Contents

Create Your Own Survey Today

Free, easy-to-use survey builder with no response limits. Start collecting feedback in minutes.

Get started free
Logo SurveyNinja

Representativeness

Picture this: before an election, a TV channel runs an online poll on its website — "Who will you vote for?". 100,000 people take part. The result: candidate A — 72%, candidate B — 28%.

In the actual election, candidate B wins with 54%. How could a poll with a hundred thousand votes be so badly wrong? Simple: the channel's audience is not a cross-section of society. It is a specific age, social and political group. 100,000 answers from an unrepresentative audience are worse than 1,000 answers from a representative one. Sample size does not save you if the sample is skewed. That is exactly what this article is about — representativeness.

What representativeness is

Representativeness is the property of a sample to reflect the key characteristics of the population about which conclusions are drawn. If the structure of the sample matches the structure of the population on important parameters (gender, age, region, behavior), the sample is representative and the results can be generalized. If it does not, the conclusions hold only for those who were surveyed, not for the entire target group.

Representativeness is not a binary property ("yes" or "no"). It is a degree: a sample can be more or less representative on different parameters at the same time. It may perfectly reflect the age structure but be skewed by geography. It may be balanced by demographics but systematically miss people with a certain experience (for example, former customers).

Why representativeness is critical

Without representativeness, your research answers the wrong question. Instead of "What do our customers think?" you get "What do those of our customers who don't mind filling out forms think?". And those are fundamentally different groups.

Biased data leads to wrong decisions. If a satisfaction survey overrepresents loyal customers, the average score will be inflated. Management decides everything is fine and does not invest in improvements. Meanwhile the "silent majority" — those who didn't respond — drifts off to competitors.

Unrepresentative data does not scale. You tested a new feature on 50 beta testers — enthusiasts who asked to take part themselves. Everyone loves it. You roll the feature out to your entire audience and discover that ordinary users find it confusing. The opinion of the enthusiasts did not represent the opinion of the majority.

Without representativeness, all further calculations are meaningless. The confidence interval, statistical significance, sample size — all of these tools assume that the sample is random and representative. If it is not, the formulas produce correct numbers, but their interpretation is wrong.

What representativeness depends on

The sampling method

Probability methods (simple random, stratified, cluster sampling) ensure representativeness by design: every element of the population has a known chance of being included in the sample. Non-probability methods (convenience sampling, snowball) do not guarantee this — but they can approach representativeness with proper control. More on the methods in the article "Sample".

The distribution channel

The channel determines who you can physically reach. An email campaign reaches only those who left an address. A survey on the website — only website visitors. A pop-up form in an app — only active users. Each channel applies its own "filter", and if that filter systematically cuts off certain groups, the sample is skewed.

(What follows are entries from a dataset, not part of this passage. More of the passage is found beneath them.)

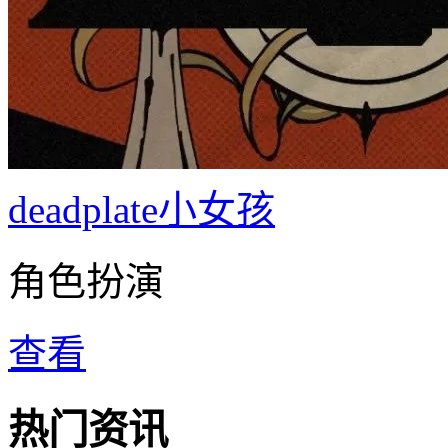
deadplate小女孩
角色扮演
查看
热门资讯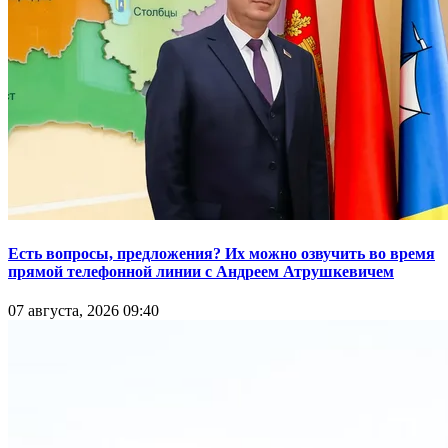
Есть вопросы, предложения? Их можно озвучить во время
прямой телефонной линии с Андреем Атрушкевичем
07 августа, 2026 09:40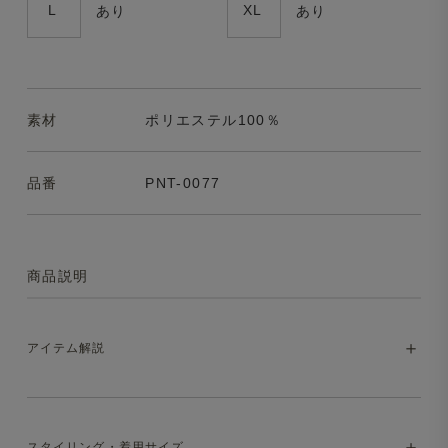
L
XL
あり
あり
素材
ポリエステル100％
品番
PNT-0077
商品説明
アイテム解説
汗かいて、洗って、また穿ける。しかも驚く
スタイリング・着用サイズ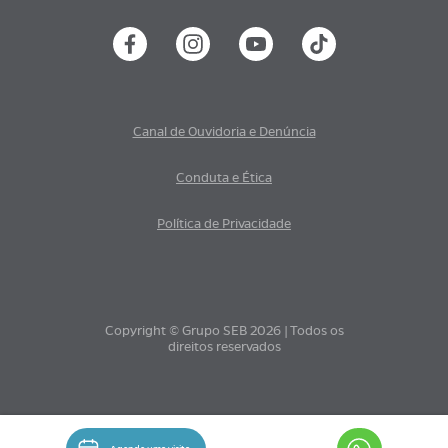
Canal de Ouvidoria e Denúncia
Conduta e Ética
Política de Privacidade
Copyright © Grupo SEB 2026 | Todos os
direitos reservados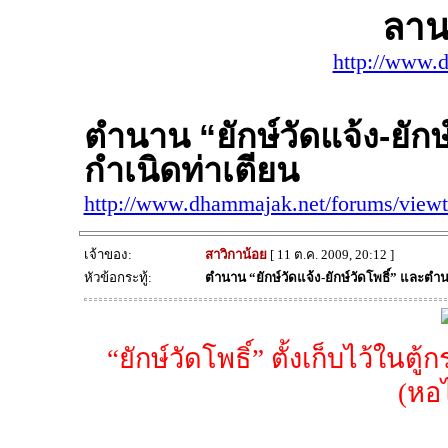
ลาน
http://www.
ตำนาน “ยักษ์วัดแจ้ง-ยัก
กำเนิดท่าเตียน
http://www.dhammajak.net/forums/view
เจ้าของ:
สาวิกาน้อย
[ 11 ต.ค. 2009, 20:12 ]
หัวข้อกระทู้:
ตำนาน “ยักษ์วัดแจ้ง-ยักษ์วัดโพธิ์” และตำ
“ยักษ์วัดโพธิ์” ตั้งเก็บไว้ใ
(หอ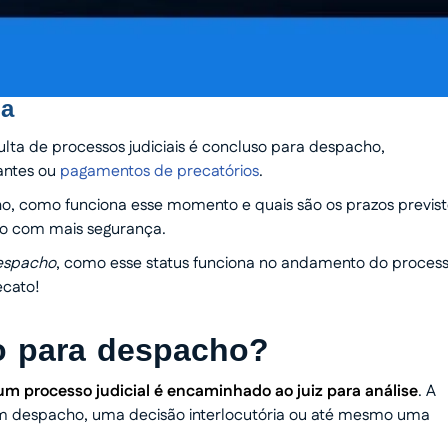
ga
lta de processos judiciais é concluso para despacho,
antes ou
pagamentos de precatórios
.
ho, como funciona esse momento e quais são os prazos previs
ão com mais segurança.
espacho
, como esse status funciona no andamento do proces
ecato!
so para despacho?
 processo judicial é encaminhado ao juiz para análise
. A
um despacho, uma decisão interlocutória ou até mesmo uma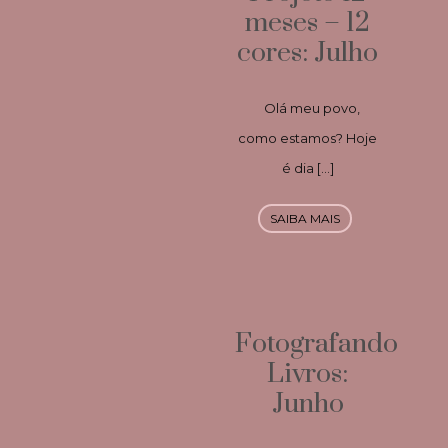
meses – 12
cores: Julho
Olá meu povo,
como estamos? Hoje
é dia […]
SAIBA MAIS
Fotografando
Livros:
Junho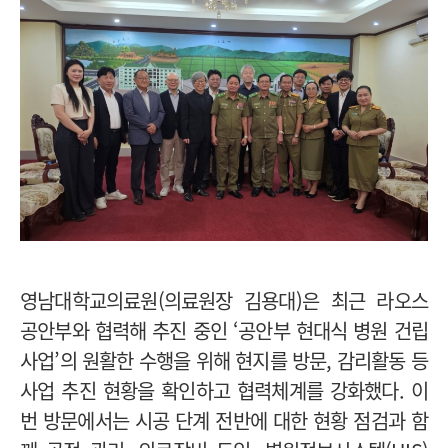
영남대학교의료원(의료원장 김용대)은 최근 라오스
공안부와 협력해 추진 중인 ‘공안부 현대식 병원 건립
사업’의 원활한 수행을 위해 현지를 방문, 감리활동 등
사업 추진 현황을 확인하고 협력체계를 강화했다. 이
번 방문에서는 시공 단계 전반에 대한 현황 점검과 함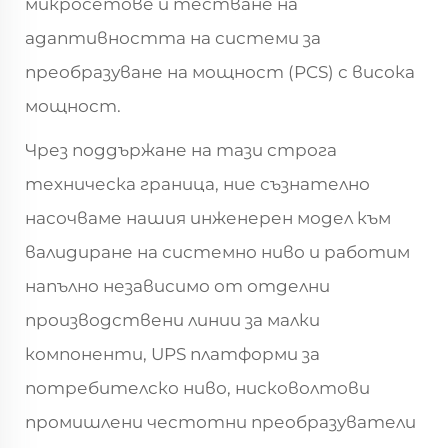
микросетове и тестване на
адаптивността на системи за
преобразуване на мощност (PCS) с висока
мощност.
Чрез поддържане на тази строга
техническа граница, ние съзнателно
насочваме нашия инженерен модел към
валидиране на системно ниво и работим
напълно независимо от отделни
производствени линии за малки
компоненти, UPS платформи за
потребителско ниво, нисковолтови
промишлени честотни преобразуватели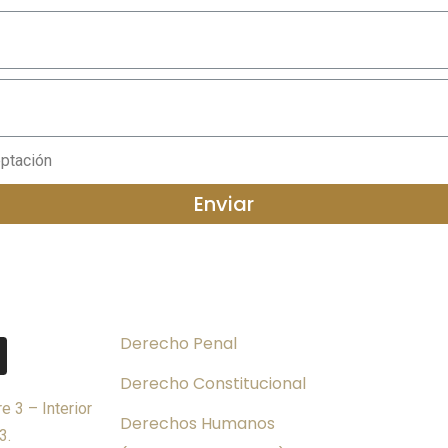
ptación
Enviar
Áreas de Práctica
Derecho Penal
Derecho Constitucional
e 3 – Interior
Derechos Humanos
3.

Example. A company runs a satisfaction survey by email. But 35% of customers placed their order by phone and did not leave an email. Those 35% are most likely a different demographic group (older, less digital-oriented). Their opinion is absent from the data, and average satisfaction may be systematically inflated or deflated.

Respondent self-selection

Even if you send the invitation to a perfectly balanced group, not everyone will respond. And those who do respond are not a random subset. Prone to responding: the extremely satisfied (who want to praise you), the extremely dissatisfied (who want to complain), people with higher education, people with more free time. Prone to not responding: the "middle-of-the-roaders", the busy, the indifferent. This is self-selection bias — one of the most insidious threats to representativeness.

Sample size

A large sample does not guarantee representativeness — the TV-channel example proves it. But a small sample definitely cannot be representative: with 30 responses, random fluctuations are too large to reflect the real picture. Size is a necessary but not a sufficient condition.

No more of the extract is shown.